Roll in the cinnamon.
Place onto a cookie sheet and chill to set.
If desired, roll potatoes in cinnamon again for darker color.

You WILL want to double this recipe.....and hide half.......use the Sargent Shultz's Defense....."Hogan...I know nothing.......nothing!!!"


I bet these would be good with a little cayenne pepper in the cinnamon......Hmmmmm.... 
	

		
			
		

		
	









Ray


----------



## mballi3011 (Sep 3, 2009)

This recipe can not be Irish. There's no whiskey or beer in it. But if it is half as good as you say it most be good. thanks for the recipe I will try it soon and give you a review. We are crazy about the irish food we have eaten at acouple of really good irish pubs here.
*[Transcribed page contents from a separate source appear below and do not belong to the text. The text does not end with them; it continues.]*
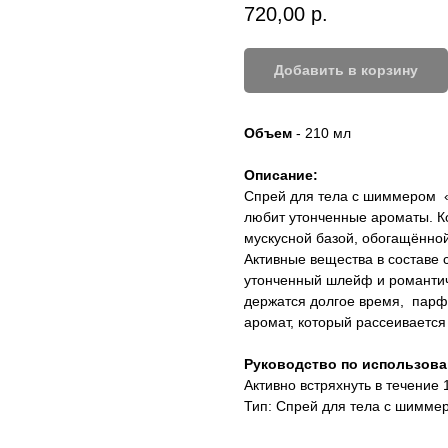
720,00
р.
Добавить в корзину
Объем
- 210 мл
Описание:
Спрей для тела с шиммером «Ci
любит утонченные ароматы. 
мускусной базой, обогащённо
Активные вещества в составе 
утонченный шлейф и романтич
держатся долгое время, парф
аромат, который рассеивается 
Руководство по использов
Активно встряхнуть в течение 
Тип: Спрей для тела с шимме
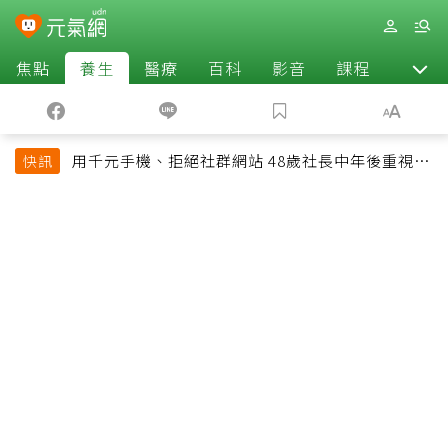
焦點
養生
醫療
百科
影音
課程
退休
用千元手機、拒絕社群網站 48歲社長中年後重視和
快訊
放棄的事：不為面子消費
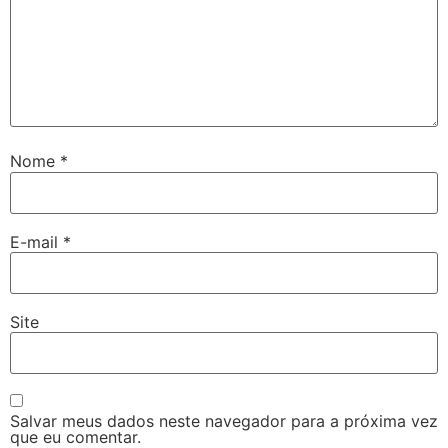
Nome
*
E-mail
*
Site
Salvar meus dados neste navegador para a próxima vez
que eu comentar.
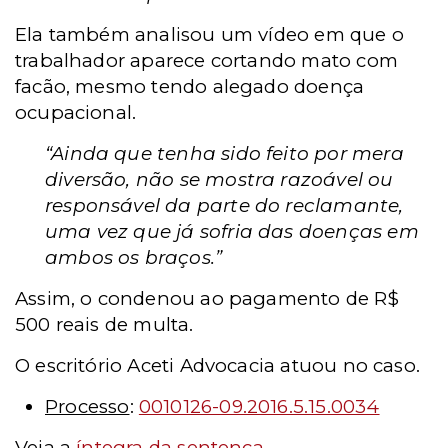
Ela também analisou um vídeo em que o
trabalhador aparece cortando mato com
facão, mesmo tendo alegado doença
ocupacional.
“Ainda que tenha sido feito por mera
diversão, não se mostra razoável ou
responsável da parte do reclamante,
uma vez que já sofria das doenças em
ambos os braços.”
Assim, o condenou ao pagamento de R$
500 reais de multa.
O escritório Aceti Advocacia atuou no caso.
Processo
:
0010126-09.2016.5.15.0034
Veja a
íntegra da sentença
.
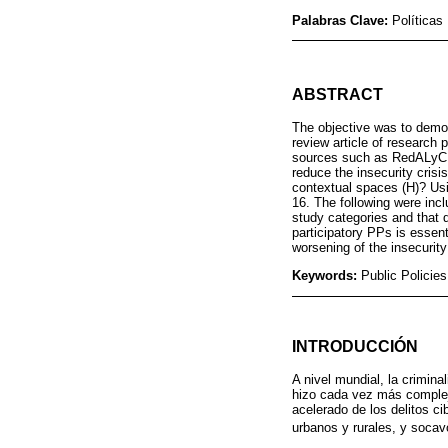
Palabras Clave:
Políticas
ABSTRACT
The objective was to demons
review article of research 
sources such as RedALyC, 
reduce the insecurity cris
contextual spaces (H)? Usin
16. The following were inclu
study categories and that d
participatory PPs is essent
worsening of the insecurity 
Keywords:
Public Policies
INTRODUCCIÓN
A nivel mundial, la crimin
hizo cada vez más compleja
acelerado de los delitos ci
urbanos y rurales, y socav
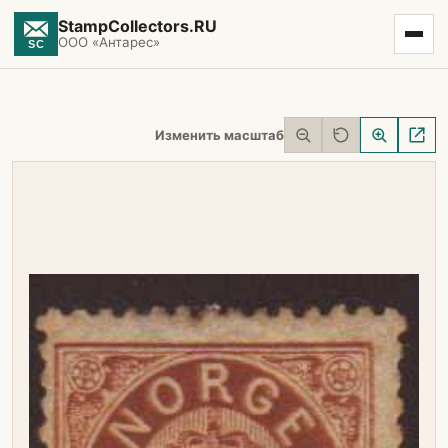
StampCollectors.RU
ООО «Антарес»
Изменить масштаб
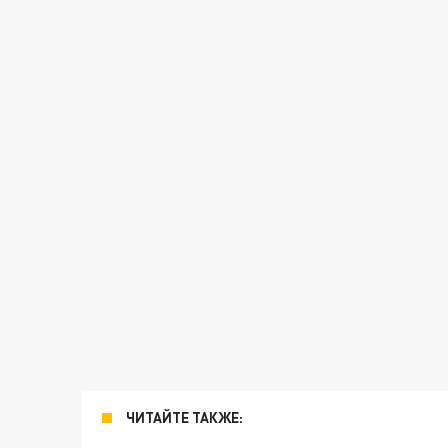
ЧИТАЙТЕ ТАКЖЕ:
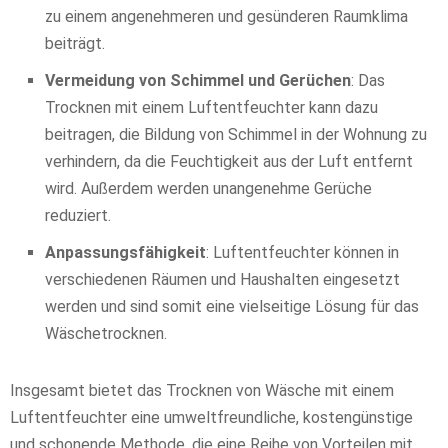
zu einem angenehmeren und gesünderen Raumklima
beiträgt.
Vermeidung von Schimmel und Gerüchen
: Das
Trocknen mit einem Luftentfeuchter kann dazu
beitragen, die Bildung von Schimmel in der Wohnung zu
verhindern, da die Feuchtigkeit aus der Luft entfernt
wird. Außerdem werden unangenehme Gerüche
reduziert.
Anpassungsfähigkeit
: Luftentfeuchter können in
verschiedenen Räumen und Haushalten eingesetzt
werden und sind somit eine vielseitige Lösung für das
Wäschetrocknen.
Insgesamt bietet das Trocknen von Wäsche mit einem
Luftentfeuchter eine umweltfreundliche, kostengünstige
und schonende Methode, die eine Reihe von Vorteilen mit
We do have a vacation planned for ireland next summer with my cousin who travels to ireland a couple times a month.


----------



## dropastone (Sep 3, 2009)

I've never herd of it either but is sure sounds good though.

Thanks for the recipe.


----------



## fire it up (Sep 3, 2009)

Man Ray, good recipe but you should mention how sweet they are, sooooooo good but you can only eat so many at a time.  We used to make them all the time as kids.
I love to roll mine in cinnamon twice for the color.
Thanks for sharing, hope some will give them a try.


----------



## ellymae (Oct 11, 2009)

Yep - they are a standard in this area.


----------



## beer-b-q (Oct 12, 2009)

Didn't see any potatoes either...


----------



## bbqandfootball (Dec 15, 2009)

Thought this was gonna be a recipe that has been passed down in our family for generations of potatoe candy made with real potatoes.

Bake a large potatoe, peel, and begin slowly mixing in powdered sugar. It will quickly become very thin, almost a liquid.

Keep adding the powdered sugar untill it forms a dough, roll it out, spread peanut butter on top, sprinkle with coconut, roll the whole thing up, and slice.

Good stuff. Though the peanut butter, coconut and rolling part has kinda been a transformation from it's original form. Which was just a potatoe and sugar when times were tough and my granparents couldn't afford to buy candy as children.


----------



## danj (Dec 15, 2009)

Ok the wife is gonna be makin them tomorrow


----------



## bbqandfootball (Dec 15, 2009)

The original post, or mine?


----------



## doctor phreak (Dec 16, 2009)

im irish and this is the true way to make irish potato candy...i was raised on this stuff ( probably explains why i'm so fat ) anyway moving on this candy is very addictive we never used coconut in ours but it is very easy to make and make sure you make plenty because it goes quick....and be ready for the sugar high


----------